-------- Supplied material --------

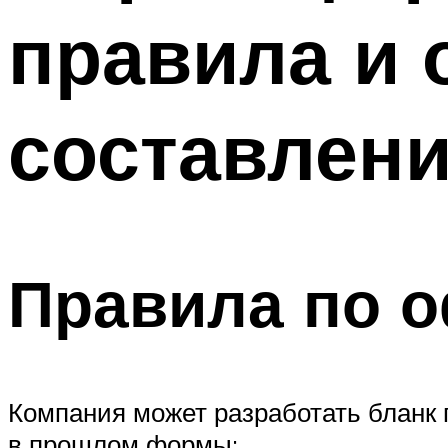
правила и 
составлен
Правила по 
Компания может разработать бланк 
в прошлом формы:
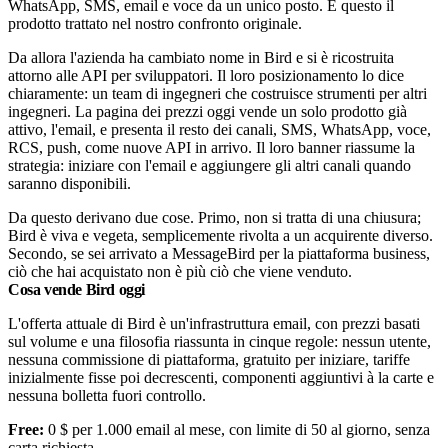
WhatsApp, SMS, email e voce da un unico posto. È questo il
prodotto trattato nel nostro confronto originale.
Da allora l'azienda ha cambiato nome in Bird e si è ricostruita
attorno alle API per sviluppatori. Il loro posizionamento lo dice
chiaramente: un team di ingegneri che costruisce strumenti per altri
ingegneri. La pagina dei prezzi oggi vende un solo prodotto già
attivo, l'email, e presenta il resto dei canali, SMS, WhatsApp, voce,
RCS, push, come nuove API in arrivo. Il loro banner riassume la
strategia: iniziare con l'email e aggiungere gli altri canali quando
saranno disponibili.
Da questo derivano due cose. Primo, non si tratta di una chiusura;
Bird è viva e vegeta, semplicemente rivolta a un acquirente diverso.
Secondo, se sei arrivato a MessageBird per la piattaforma business,
ciò che hai acquistato non è più ciò che viene venduto.
Cosa vende Bird oggi
L'offerta attuale di Bird è un'infrastruttura email, con prezzi basati
sul volume e una filosofia riassunta in cinque regole: nessun utente,
nessuna commissione di piattaforma, gratuito per iniziare, tariffe
inizialmente fisse poi decrescenti, componenti aggiuntivi à la carte e
nessuna bolletta fuori controllo.
Free:
0 $ per 1.000 email al mese, con limite di 50 al giorno, senza
carta richiesta.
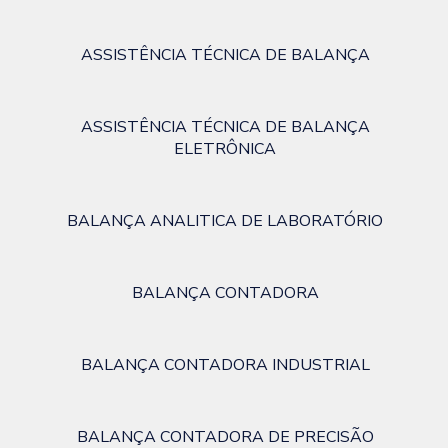
ASSISTÊNCIA TÉCNICA DE BALANÇA
ASSISTÊNCIA TÉCNICA DE BALANÇA
ELETRÔNICA
BALANÇA ANALITICA DE LABORATÓRIO
BALANÇA CONTADORA
BALANÇA CONTADORA INDUSTRIAL
BALANÇA CONTADORA DE PRECISÃO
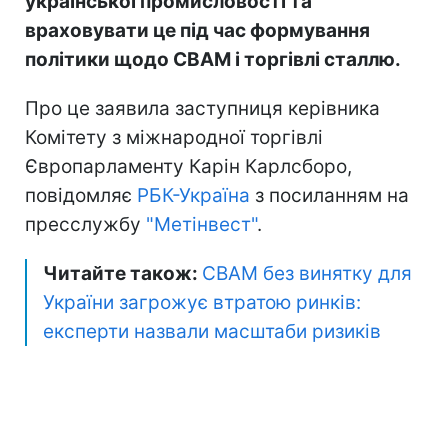
української промисловості та
враховувати це під час формування
політики щодо CBAM і торгівлі сталлю.
Про це заявила заступниця керівника
Комітету з міжнародної торгівлі
Європарламенту Карін Карлсборо,
повідомляє
РБК-Україна
з посиланням на
пресслужбу
"Метінвест"
.
Читайте також:
CBAM без винятку для
України загрожує втратою ринків:
експерти назвали масштаби ризиків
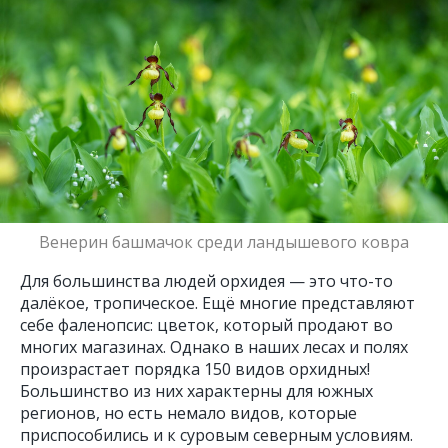
Венерин башмачок среди ландышевого ковра
Для большинства людей орхидея — это что-то
далёкое, тропическое. Ещё многие представляют
себе фаленопсис: цветок, который продают во
многих магазинах. Однако в наших лесах и полях
произрастает порядка 150 видов орхидных!
Большинство из них характерны для южных
регионов, но есть немало видов, которые
приспособились и к суровым северным условиям.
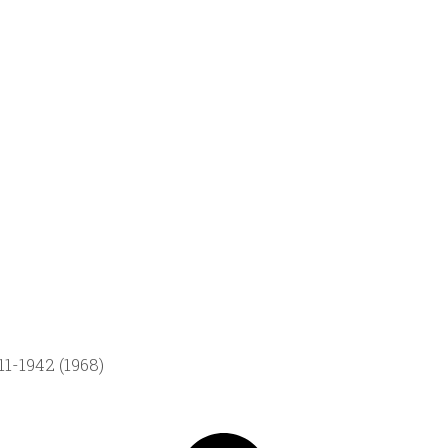
1-1942 (1968)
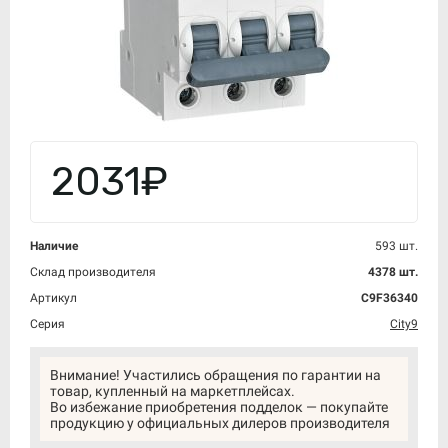
2031₽
Наличие
593 шт.
Склад производителя
4378 шт.
Артикул
C9F36340
Серия
City9
Внимание! Участились обращения по гарантии на
товар, купленный на маркетплейсах.
Во избежание приобретения подделок — покупайте
продукцию у официальных дилеров производителя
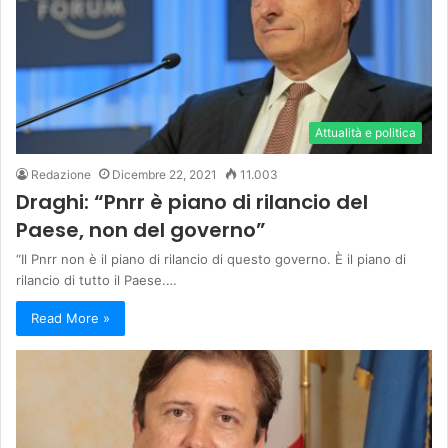
Attualità e politica
Redazione
Dicembre 22, 2021
11.003
Draghi: “Pnrr è piano di rilancio del
Paese, non del governo”
“Il Pnrr non è il piano di rilancio di questo governo. È il piano di
rilancio di tutto il Paese.…
Read More »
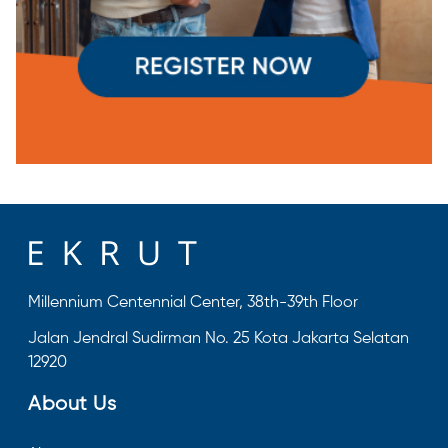
Millennium Centennial Center, 38th-39th Floor
Jalan Jendral Sudirman No. 25 Kota Jakarta Selatan
12920
About Us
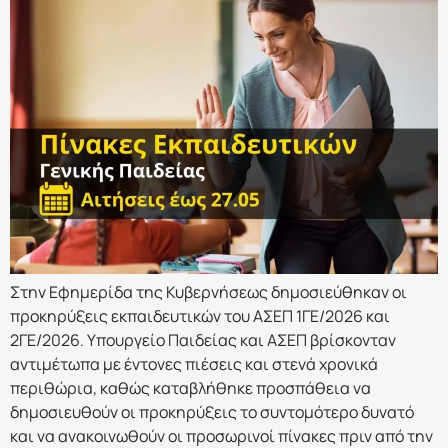
Στην Εφημερίδα της Κυβερνήσεως δημοσιεύθηκαν οι
προκηρύξεις εκπαιδευτικών του ΑΣΕΠ 1ΓΕ/2026 και
2ΓΕ/2026. Υπουργείο Παιδείας και ΑΣΕΠ βρίσκονταν
αντιμέτωπα με έντονες πιέσεις και στενά χρονικά
περιθώρια, καθώς καταβλήθηκε προσπάθεια να
δημοσιευθούν οι προκηρύξεις το συντομότερο δυνατό
και να ανακοινωθούν οι προσωρινοί πίνακες πριν από την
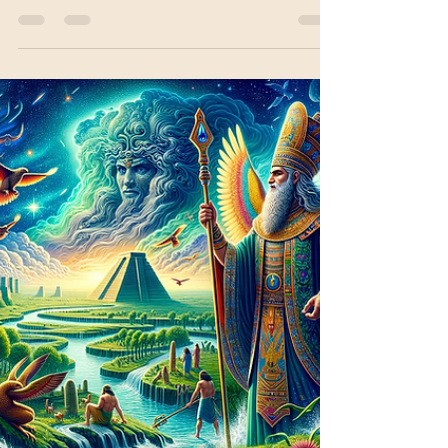
🌌 Die Verbindung zu unseren
Sternengeschwistern
Wir sind nicht allein im Universum – und waren es
auch nie. Sternenvölker wie Plejadier, Arkturianer,
Sirianer, Andromedaner, Yah-Yel und Anunnaki
begleiten uns seit Anbeginn. Die bewusste
Verbindung zu unseren Sternengeschwistern
führt uns zurück zu unserem kosmischen
Ursprung und zeigt, dass wir Teil einer großen
galaktischen Familie sind.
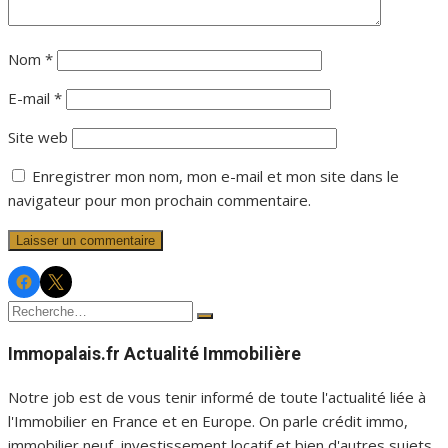
Nom
*
E-mail
*
Site web
Enregistrer mon nom, mon e-mail et mon site dans le
navigateur pour mon prochain commentaire.
Facebook
Twitter
Immopalais
Immopalais
Recherche
Rechercher
pour :
Immopalais.fr Actualité Immobilière
Notre job est de vous tenir informé de toute l'actualité liée à
l'Immobilier en France et en Europe. On parle crédit immo,
immobilier neuf, investissement locatif et bien d'autres sujets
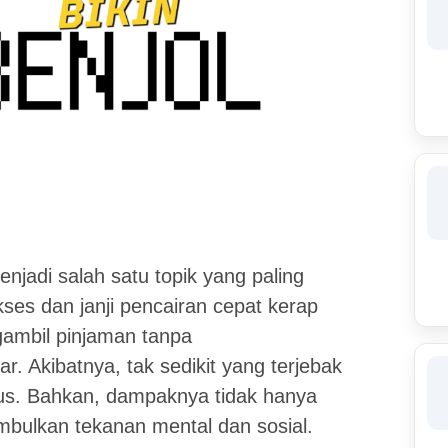
njadi salah satu topik yang paling
ses dan janji pencairan cepat kerap
ambil pinjaman tanpa
kibatnya, tak sedikit yang terjebak
utus. Bahkan, dampaknya tidak hanya
imbulkan tekanan mental dan sosial.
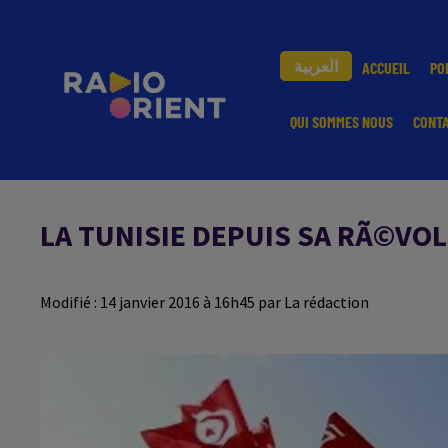
العربية
ACCUEIL
PO
QUI SOMMES NOUS
CONT
LA TUNISIE DEPUIS SA RÃ©VOL
Modifié : 14 janvier 2016 à 16h45 par La rédaction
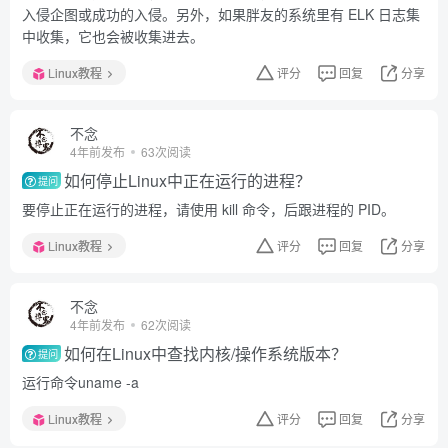
入侵企图或成功的入侵。另外，如果胖友的系统里有 ELK 日志集
中收集，它也会被收集进去。
Linux教程
评分
回复
分享
不念
4年前发布
63次阅读
如何停止Linux中正在运行的进程？
提问
要停止正在运行的进程，请使用 kill 命令，后跟进程的 PID。
Linux教程
评分
回复
分享
不念
4年前发布
62次阅读
如何在Linux中查找内核/操作系统版本？
提问
运行命令uname -a
Linux教程
评分
回复
分享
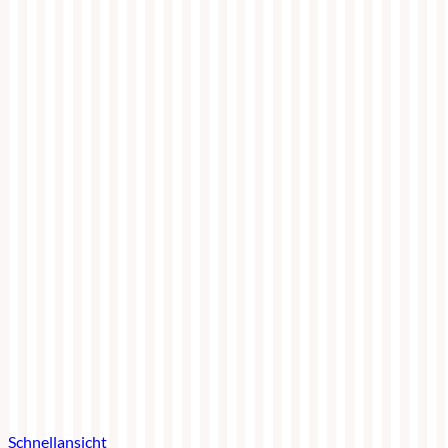
Schnellansicht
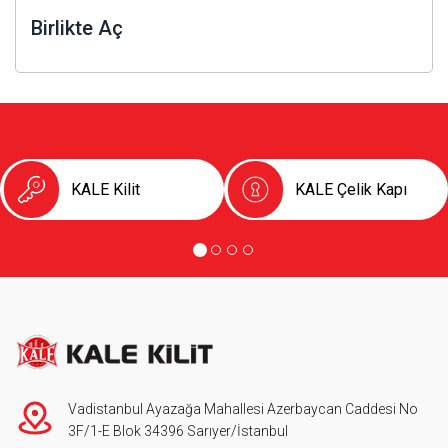
Birlikte Aç
KALE Kilit
KALE Çelik Kapı
Vadistanbul Ayazağa Mahallesi Azerbaycan Caddesi No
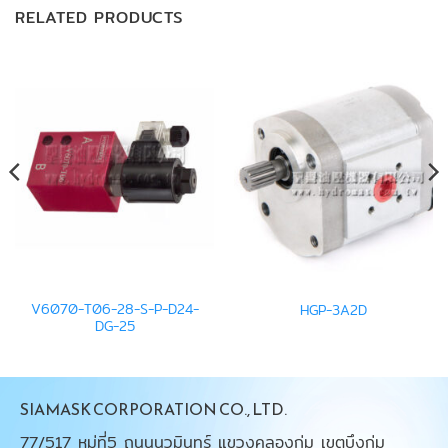
RELATED PRODUCTS
V6070-T06-28-S-P-D24-
HGP-3A2D
DG-25
SIAMASK CORPORATION CO., LTD.
77/517 หมู่ที่5 ถนนนวมินทร์ แขวงคลองกุ่ม เขตบึงกุ่ม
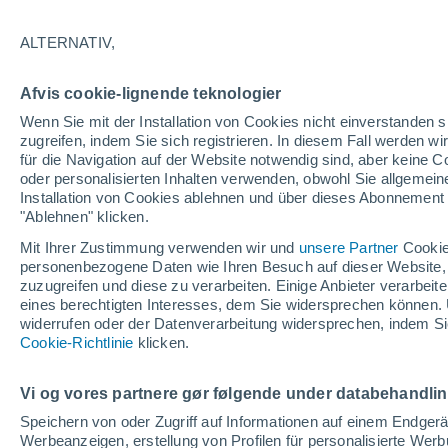
18°
ALTERNATIV,
abneh. Mo
Afvis cookie-lignende teknologier
Beleuchtet
gefühlte Temperatur 18°
Wenn Sie mit der Installation von Cookies nicht einverstanden s
zugreifen, indem Sie sich registrieren. In diesem Fall werden wir
für die Navigation auf der Website notwendig sind, aber keine
oder personalisierten Inhalten verwenden, obwohl Sie allgemein
Astronomie
Installation von Cookies ablehnen und über dieses Abonnement a
Das Sternbild Löwe: Wo der Mythos des Herk
auf echte Sterne und Meteoritenschauer trifft
"Ablehnen" klicken.
Mit Ihrer Zustimmung verwenden wir und
unsere Partner
Cookie
Wetter 1 - 7 Tage
Aktuell
Vorhersagekarte für die 
personenbezogene Daten wie Ihren Besuch auf dieser Website,
zuzugreifen und diese zu verarbeiten. Einige Anbieter verarbe
eines berechtigten Interesses, dem Sie widersprechen können. 
widerrufen oder der Datenverarbeitung widersprechen, indem Sie
Morgen
Samstag
Cookie-Richtlinie
Heute
klicken.
7. Aug
8. Aug
6. Aug
Vi og vores partnere gør følgende under databehandli
Speichern von oder Zugriff auf Informationen auf einem Endger
Werbeanzeigen, erstellung von Profilen für personalisierte Wer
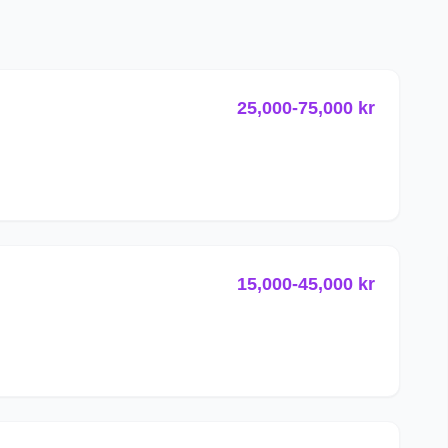
25,000
-
75,000
kr
15,000
-
45,000
kr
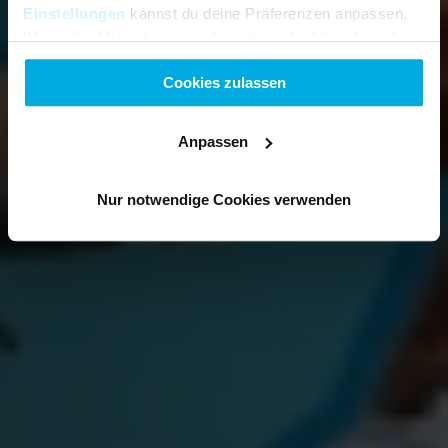
Einstellungen
kannst du deine Präferenzen anpassen.
Wenn du ablehnst, verwenden wir nur funktionale und
analytische Cookies.
Cookies zulassen
Anpassen
Nur notwendige Cookies verwenden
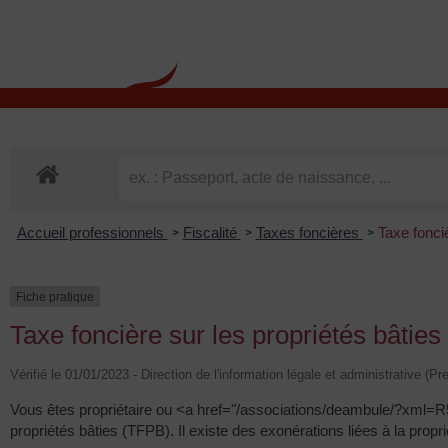
contenu
principal
Rdv CNI-PASSEPOR
Accueil professionnels
Fiscalité
Taxes foncières
Taxe fonci
>
>
>
Fiche pratique
Taxe foncière sur les propriétés bâtie
Vérifié le 01/01/2023 - Direction de l'information légale et administrative (Pr
Vous êtes propriétaire ou <a href="/associations/deambule/?xml=R58
propriétés bâties (TFPB). Il existe des exonérations liées à la prop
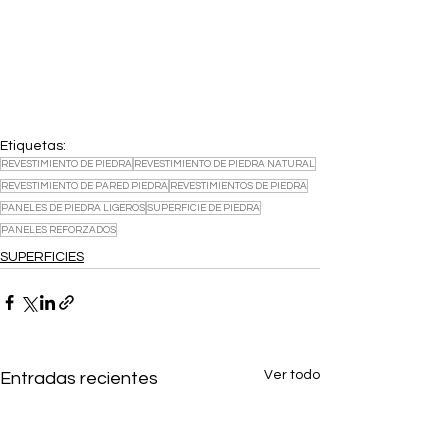
Etiquetas:
REVESTIMIENTO DE PIEDRA
REVESTIMIENTO DE PIEDRA NATURAL
REVESTIMIENTO DE PARED PIEDRA
REVESTIMIENTOS DE PIEDRA
PANELES DE PIEDRA LIGEROS
SUPERFICIE DE PIEDRA
PANELES REFORZADOS
SUPERFICIES
Ver todo
Entradas recientes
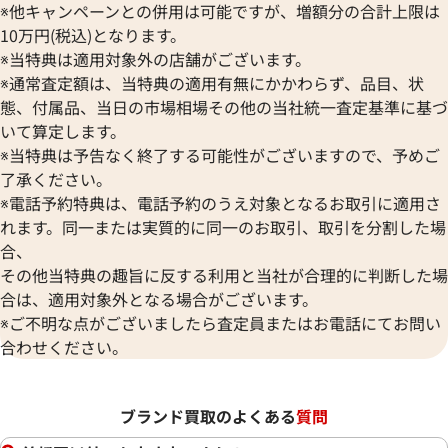
※他キャンペーンとの併用は可能ですが、増額分の合計上限は
10万円(税込)となります。
※当特典は適用対象外の店舗がございます。
※通常査定額は、当特典の適用有無にかかわらず、品目、状
態、付属品、当日の市場相場その他の当社統一査定基準に基づ
いて算定します。
※当特典は予告なく終了する可能性がございますので、予めご
了承ください。
※電話予約特典は、電話予約のうえ対象となるお取引に適用さ
れます。同一または実質的に同一のお取引、取引を分割した場
合、
その他当特典の趣旨に反する利用と当社が合理的に判断した場
合は、適用対象外となる場合がございます。
※ご不明な点がございましたら査定員またはお電話にてお問い
合わせください。
ブランド買取のよくある
質問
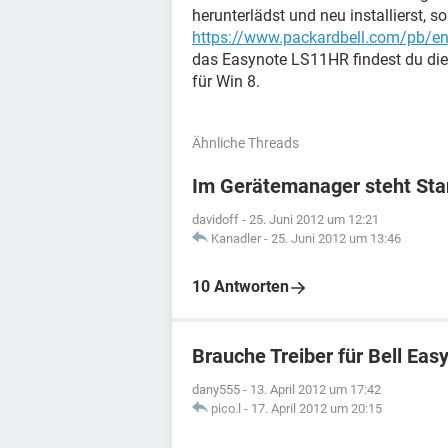
herunterlädst und neu installierst, so
https://www.packardbell.com/pb/e
das Easynote LS11HR findest du die
für Win 8.
Ähnliche Threads
Im Gerätemanager steht St
davidoff
-
25. Juni 2012 um 12:21
Kanadler
-
25. Juni 2012 um 13:46
10 Antworten
Brauche Treiber für Bell Ea
dany555
-
13. April 2012 um 17:42
pico.l
-
17. April 2012 um 20:15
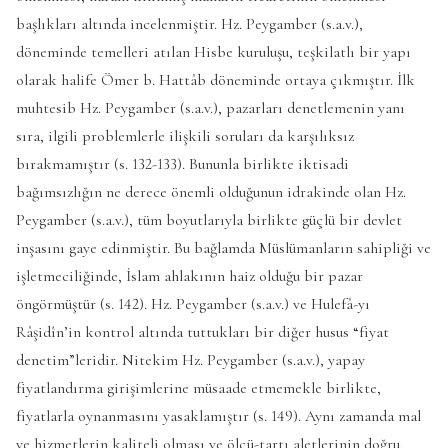
başlıkları altında incelenmiştir. Hz. Peygamber (s.a.v.),
döneminde temelleri atılan Hisbe kuruluşu, teşkilatlı bir yapı
olarak halife Ömer b. Hattâb döneminde ortaya çıkmıştır. İlk
muhtesib Hz. Peygamber (s.a.v.), pazarları denetlemenin yanı
sıra, ilgili problemlerle ilişkili soruları da karşılıksız
bırakmamıştır (s. 132-133). Bununla birlikte iktisadi
bağımsızlığın ne derece önemli olduğunun idrakinde olan Hz.
Peygamber (s.a.v.), tüm boyutlarıyla birlikte güçlü bir devlet
inşasını gaye edinmiştir. Bu bağlamda Müslümanların sahipliği ve
işletmeciliğinde, İslam ahlakının haiz olduğu bir pazar
öngörmüştür (s. 142). Hz. Peygamber (s.a.v.) ve Hulefâ-yı
Râşidîn’in kontrol altında tuttukları bir diğer husus “fiyat
denetim”leridir. Nitekim Hz. Peygamber (s.a.v.), yapay
fiyatlandırma girişimlerine müsaade etmemekle birlikte,
fiyatlarla oynanmasını yasaklamıştır (s. 149). Aynı zamanda mal
ve hizmetlerin kaliteli olması ve ölçü-tartı aletlerinin doğru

--------

--- Task instructions ---
Take the lines from the start of the entries through the line containing "chiaramente: un team" and set them down exactly, leaving out every picture.

--- Task output ---
правила и 
составлен
Правила по 
Компания может разработать бланк 
в прошлом формы:
WhatsApp, SMS, email e voce da un unico posto. È questo il
prodotto trattato nel nostro confronto originale.
Da allora l'azienda ha cambiato nome in Bird e si è ricostruita
attorno alle API per sviluppatori. Il loro posizionamento lo dice
chiaramente: un team di ingegneri che costruisce strumenti per altri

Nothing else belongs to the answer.